The performance of a fracture acidizing treatment job may be measured by the length of the fracture that is effectively acidized. The distance a reactive acid travels along the fracture (e.g., acid penetration depth), is governed by the acid flow (injection) rate and the acid reaction (spending) rate at the rock surface. In most of the circumstances encountered in acid treatment, the reaction rate between acid and rock is very fast, and the rate determining step is acid mass transfer from bulk to rock surface.
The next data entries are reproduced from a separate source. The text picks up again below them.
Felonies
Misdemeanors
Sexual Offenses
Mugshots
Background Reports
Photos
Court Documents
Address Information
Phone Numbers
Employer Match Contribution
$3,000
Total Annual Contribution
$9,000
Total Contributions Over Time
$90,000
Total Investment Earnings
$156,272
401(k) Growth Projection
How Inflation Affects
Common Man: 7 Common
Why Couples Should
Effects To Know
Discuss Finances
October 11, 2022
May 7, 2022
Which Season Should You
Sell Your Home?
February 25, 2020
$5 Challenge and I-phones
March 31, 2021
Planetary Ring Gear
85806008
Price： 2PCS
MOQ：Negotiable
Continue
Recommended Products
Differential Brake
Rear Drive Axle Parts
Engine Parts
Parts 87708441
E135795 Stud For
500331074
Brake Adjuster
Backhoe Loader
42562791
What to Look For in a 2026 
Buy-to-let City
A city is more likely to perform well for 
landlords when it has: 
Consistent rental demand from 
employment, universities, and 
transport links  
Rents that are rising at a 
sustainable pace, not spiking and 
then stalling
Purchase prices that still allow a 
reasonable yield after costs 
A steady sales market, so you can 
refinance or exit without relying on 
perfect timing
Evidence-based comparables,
In fracture acidizing, the treatment fluid used is injected at a pressure high enough to cause formation fracturing, designed to open sustained flowpath network that connects limestone and/or dolomite reservoirs to the wellbore. In order to achieve deeper penetration in fracture acidizing, it is often desirable to retard the acid in such treatments as well. Common approaches to acid retardation for fracture acidizing include gelling, emulsifying and to a minor extent chemical intervention. Each of these methodologies brings certain advantages that are invariably accompanied by a set of disadvantages. For example, gelled acids provide moderate retardation in the temperature range of 80 to 200° F. As gels exhibit high viscosity and low friction loss, they function primarily as diverting agents, contributing to fluid loss reduction. In addition, the use of an emulsified acid that is applied to the fracture acidizing treatment of limestone and dolomite up to 300° F. Emulsified acid has the disadvantage of longer spending times and subsequent problems of cleaning due to the presence of residual oil. It is also common practice to retard acid using surfactants, although limited acid retardation is obtained. However, the deployment of surfactant also carries a few unwanted effects. For example, it could strip any existing coating on carbonate surfaces and as such act as an accelerator. Therefore, retardation schemes relying on surfactant films are often unreliable and ineffective. Furthermore, the attempt to use biodegradable, solid acid precursors such as polylactic acid in acidizing treatments has been plagued by the intrinsic disadvantage of very small acid capacity, leading to prohibitive costs and cumbersome dependency on formation temperature range which governs the rate of degradation.